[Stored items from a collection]
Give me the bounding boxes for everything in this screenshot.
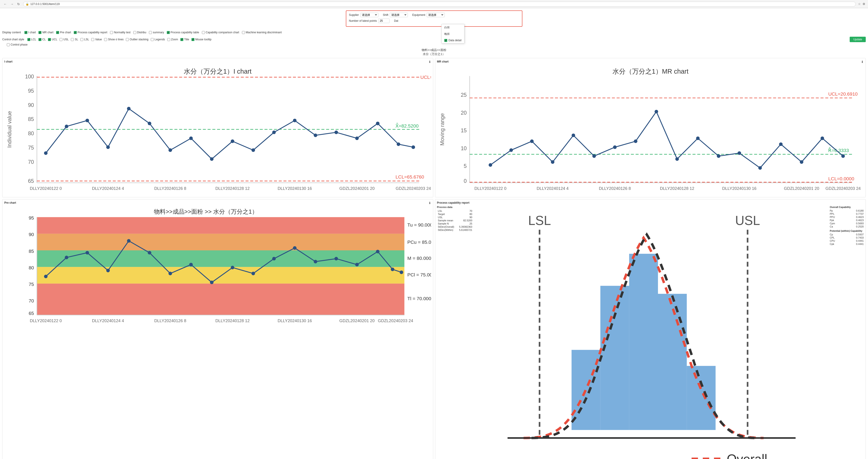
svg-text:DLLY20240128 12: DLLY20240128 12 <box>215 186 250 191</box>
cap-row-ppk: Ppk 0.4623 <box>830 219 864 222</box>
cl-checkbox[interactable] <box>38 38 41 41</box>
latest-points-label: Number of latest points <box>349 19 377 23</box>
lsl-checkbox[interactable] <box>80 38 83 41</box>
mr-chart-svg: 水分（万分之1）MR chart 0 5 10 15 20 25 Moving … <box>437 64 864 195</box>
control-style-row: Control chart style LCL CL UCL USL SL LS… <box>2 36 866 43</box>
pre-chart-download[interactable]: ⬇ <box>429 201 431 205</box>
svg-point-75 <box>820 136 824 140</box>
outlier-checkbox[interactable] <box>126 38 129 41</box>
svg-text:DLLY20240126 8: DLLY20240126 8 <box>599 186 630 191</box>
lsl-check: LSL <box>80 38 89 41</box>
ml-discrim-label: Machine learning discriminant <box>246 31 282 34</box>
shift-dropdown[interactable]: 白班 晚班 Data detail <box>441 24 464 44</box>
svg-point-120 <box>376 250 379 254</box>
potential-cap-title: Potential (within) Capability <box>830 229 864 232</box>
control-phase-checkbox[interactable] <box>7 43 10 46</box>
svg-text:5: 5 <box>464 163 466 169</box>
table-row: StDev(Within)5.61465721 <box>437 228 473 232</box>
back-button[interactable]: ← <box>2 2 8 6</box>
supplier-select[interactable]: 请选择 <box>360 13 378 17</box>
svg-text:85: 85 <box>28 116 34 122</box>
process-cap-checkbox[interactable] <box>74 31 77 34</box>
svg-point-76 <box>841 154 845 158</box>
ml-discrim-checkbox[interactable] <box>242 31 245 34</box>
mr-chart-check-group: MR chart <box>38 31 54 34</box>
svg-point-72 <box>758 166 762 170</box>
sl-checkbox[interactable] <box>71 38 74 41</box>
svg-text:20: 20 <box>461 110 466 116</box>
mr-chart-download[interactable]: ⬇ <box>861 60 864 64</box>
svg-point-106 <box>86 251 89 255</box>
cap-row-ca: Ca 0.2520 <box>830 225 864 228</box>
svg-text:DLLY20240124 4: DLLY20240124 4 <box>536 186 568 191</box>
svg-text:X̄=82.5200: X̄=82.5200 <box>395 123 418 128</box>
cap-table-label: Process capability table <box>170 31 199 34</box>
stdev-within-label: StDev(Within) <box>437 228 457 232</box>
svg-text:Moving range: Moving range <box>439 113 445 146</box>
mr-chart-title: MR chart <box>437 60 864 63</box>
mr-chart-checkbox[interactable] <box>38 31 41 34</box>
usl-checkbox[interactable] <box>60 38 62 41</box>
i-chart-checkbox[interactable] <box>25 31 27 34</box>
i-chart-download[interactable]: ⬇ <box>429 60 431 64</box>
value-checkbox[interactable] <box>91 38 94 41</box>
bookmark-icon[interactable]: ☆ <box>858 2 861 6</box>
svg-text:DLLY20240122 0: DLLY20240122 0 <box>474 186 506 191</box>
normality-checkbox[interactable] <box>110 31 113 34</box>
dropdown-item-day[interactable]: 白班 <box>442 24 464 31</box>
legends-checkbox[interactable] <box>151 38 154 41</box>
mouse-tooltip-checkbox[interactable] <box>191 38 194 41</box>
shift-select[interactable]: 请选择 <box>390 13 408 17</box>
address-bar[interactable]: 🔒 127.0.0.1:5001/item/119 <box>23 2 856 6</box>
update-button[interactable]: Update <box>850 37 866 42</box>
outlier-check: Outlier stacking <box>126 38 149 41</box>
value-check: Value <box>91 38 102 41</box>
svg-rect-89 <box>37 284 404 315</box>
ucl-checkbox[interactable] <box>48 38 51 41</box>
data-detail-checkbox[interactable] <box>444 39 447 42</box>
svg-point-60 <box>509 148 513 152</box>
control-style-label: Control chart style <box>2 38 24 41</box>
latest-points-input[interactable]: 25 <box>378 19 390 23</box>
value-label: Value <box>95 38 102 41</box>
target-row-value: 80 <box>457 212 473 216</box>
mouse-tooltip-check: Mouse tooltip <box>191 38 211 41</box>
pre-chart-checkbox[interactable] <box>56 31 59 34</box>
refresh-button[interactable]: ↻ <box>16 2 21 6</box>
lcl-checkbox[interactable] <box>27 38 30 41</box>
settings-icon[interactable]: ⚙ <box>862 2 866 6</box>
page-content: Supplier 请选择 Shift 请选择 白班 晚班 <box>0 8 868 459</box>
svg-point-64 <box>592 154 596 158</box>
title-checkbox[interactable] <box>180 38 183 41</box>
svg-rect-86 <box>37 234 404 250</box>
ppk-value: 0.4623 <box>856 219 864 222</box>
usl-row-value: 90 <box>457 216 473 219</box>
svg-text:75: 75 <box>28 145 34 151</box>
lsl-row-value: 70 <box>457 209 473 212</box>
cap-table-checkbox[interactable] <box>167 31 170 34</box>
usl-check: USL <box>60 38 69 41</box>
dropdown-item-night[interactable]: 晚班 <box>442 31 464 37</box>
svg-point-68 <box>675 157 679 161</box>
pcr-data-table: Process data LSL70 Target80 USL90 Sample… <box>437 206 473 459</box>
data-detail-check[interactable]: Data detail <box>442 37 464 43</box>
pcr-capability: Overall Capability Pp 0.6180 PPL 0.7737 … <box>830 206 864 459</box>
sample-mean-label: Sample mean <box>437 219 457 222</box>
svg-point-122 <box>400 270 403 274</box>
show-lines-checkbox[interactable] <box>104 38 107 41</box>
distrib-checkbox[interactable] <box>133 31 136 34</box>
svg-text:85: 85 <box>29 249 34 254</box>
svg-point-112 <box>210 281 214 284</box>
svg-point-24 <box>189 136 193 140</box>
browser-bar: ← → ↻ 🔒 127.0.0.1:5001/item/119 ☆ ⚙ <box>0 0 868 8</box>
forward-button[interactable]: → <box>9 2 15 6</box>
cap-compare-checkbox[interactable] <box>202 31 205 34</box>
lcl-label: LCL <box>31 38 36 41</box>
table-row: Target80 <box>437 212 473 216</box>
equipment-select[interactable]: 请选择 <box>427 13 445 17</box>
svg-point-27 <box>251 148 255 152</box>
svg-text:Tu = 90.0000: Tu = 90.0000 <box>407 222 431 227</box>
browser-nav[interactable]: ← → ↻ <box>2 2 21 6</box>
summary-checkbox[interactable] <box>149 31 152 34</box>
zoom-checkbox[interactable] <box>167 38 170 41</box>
--
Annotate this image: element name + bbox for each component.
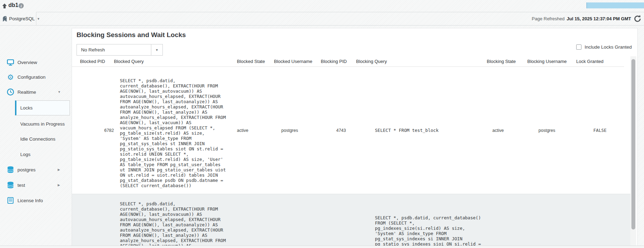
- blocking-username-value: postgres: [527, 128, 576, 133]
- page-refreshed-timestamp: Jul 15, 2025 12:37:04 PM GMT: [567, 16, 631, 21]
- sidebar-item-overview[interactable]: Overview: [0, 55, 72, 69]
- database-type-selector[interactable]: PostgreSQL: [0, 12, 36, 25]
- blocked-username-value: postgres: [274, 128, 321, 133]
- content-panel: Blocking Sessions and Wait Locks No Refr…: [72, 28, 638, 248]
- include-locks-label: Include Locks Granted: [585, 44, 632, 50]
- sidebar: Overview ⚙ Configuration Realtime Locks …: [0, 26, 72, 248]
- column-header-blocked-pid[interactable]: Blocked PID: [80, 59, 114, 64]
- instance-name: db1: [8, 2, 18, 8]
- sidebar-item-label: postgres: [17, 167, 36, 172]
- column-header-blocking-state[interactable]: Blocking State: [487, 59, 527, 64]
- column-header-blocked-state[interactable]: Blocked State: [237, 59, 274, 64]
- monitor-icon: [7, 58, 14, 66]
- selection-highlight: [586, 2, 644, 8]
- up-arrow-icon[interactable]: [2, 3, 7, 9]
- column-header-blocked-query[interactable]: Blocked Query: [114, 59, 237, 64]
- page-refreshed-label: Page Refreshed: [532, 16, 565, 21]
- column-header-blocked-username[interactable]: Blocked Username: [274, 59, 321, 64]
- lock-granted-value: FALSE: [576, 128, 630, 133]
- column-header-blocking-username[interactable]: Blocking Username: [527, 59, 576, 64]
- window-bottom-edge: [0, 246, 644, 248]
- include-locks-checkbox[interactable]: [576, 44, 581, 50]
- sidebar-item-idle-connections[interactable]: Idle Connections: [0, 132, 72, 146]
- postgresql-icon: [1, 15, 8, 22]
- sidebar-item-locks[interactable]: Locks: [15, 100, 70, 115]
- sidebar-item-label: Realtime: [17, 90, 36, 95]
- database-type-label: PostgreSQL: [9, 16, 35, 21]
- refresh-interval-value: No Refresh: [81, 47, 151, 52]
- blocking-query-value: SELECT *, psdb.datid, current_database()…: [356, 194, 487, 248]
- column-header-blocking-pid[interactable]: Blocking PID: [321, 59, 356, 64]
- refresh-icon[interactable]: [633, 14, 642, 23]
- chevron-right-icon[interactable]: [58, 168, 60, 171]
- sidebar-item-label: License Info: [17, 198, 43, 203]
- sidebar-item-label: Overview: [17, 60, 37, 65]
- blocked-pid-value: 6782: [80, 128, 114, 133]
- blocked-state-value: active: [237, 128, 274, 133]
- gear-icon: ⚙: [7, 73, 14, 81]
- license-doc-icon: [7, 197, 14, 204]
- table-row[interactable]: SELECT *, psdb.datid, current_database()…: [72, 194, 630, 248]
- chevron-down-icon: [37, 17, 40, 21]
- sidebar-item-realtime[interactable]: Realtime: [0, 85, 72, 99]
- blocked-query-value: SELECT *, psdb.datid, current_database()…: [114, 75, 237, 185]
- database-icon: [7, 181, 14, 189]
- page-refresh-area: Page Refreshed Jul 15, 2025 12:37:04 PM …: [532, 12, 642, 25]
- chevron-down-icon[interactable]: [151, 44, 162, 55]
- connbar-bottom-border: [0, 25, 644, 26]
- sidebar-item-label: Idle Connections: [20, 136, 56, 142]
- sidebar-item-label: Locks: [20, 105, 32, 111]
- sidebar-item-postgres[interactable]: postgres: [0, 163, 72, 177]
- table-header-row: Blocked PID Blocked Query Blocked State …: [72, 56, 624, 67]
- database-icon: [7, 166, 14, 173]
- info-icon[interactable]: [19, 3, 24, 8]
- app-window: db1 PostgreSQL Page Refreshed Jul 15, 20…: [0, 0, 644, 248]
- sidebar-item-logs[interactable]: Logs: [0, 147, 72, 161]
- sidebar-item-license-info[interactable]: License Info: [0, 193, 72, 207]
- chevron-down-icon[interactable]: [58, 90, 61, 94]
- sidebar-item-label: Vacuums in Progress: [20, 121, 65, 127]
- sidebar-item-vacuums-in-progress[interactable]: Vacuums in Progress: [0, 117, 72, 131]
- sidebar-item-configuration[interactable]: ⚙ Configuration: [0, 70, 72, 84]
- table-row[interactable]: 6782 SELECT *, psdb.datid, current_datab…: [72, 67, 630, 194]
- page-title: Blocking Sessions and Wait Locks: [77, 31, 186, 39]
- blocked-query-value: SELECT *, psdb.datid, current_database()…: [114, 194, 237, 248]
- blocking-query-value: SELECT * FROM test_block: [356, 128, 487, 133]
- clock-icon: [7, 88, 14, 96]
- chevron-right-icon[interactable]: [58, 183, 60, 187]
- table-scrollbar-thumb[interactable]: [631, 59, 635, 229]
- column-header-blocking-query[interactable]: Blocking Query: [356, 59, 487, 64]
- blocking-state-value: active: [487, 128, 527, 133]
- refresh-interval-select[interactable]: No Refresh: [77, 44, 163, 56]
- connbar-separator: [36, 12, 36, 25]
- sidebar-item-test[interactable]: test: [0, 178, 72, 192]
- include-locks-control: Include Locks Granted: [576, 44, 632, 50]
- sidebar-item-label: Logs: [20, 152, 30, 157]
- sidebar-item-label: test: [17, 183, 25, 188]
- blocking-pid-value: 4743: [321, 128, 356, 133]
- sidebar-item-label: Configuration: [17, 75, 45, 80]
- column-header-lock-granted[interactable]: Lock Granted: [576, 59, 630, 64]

● YOUR OBJECTIVE: Scan the lines above for "latest", then copy every one that has it.

● OUTPUT BELOW:
latest-points-label: Number of latest points <box>349 19 377 23</box>
latest-points-input[interactable]: 25 <box>378 19 390 23</box>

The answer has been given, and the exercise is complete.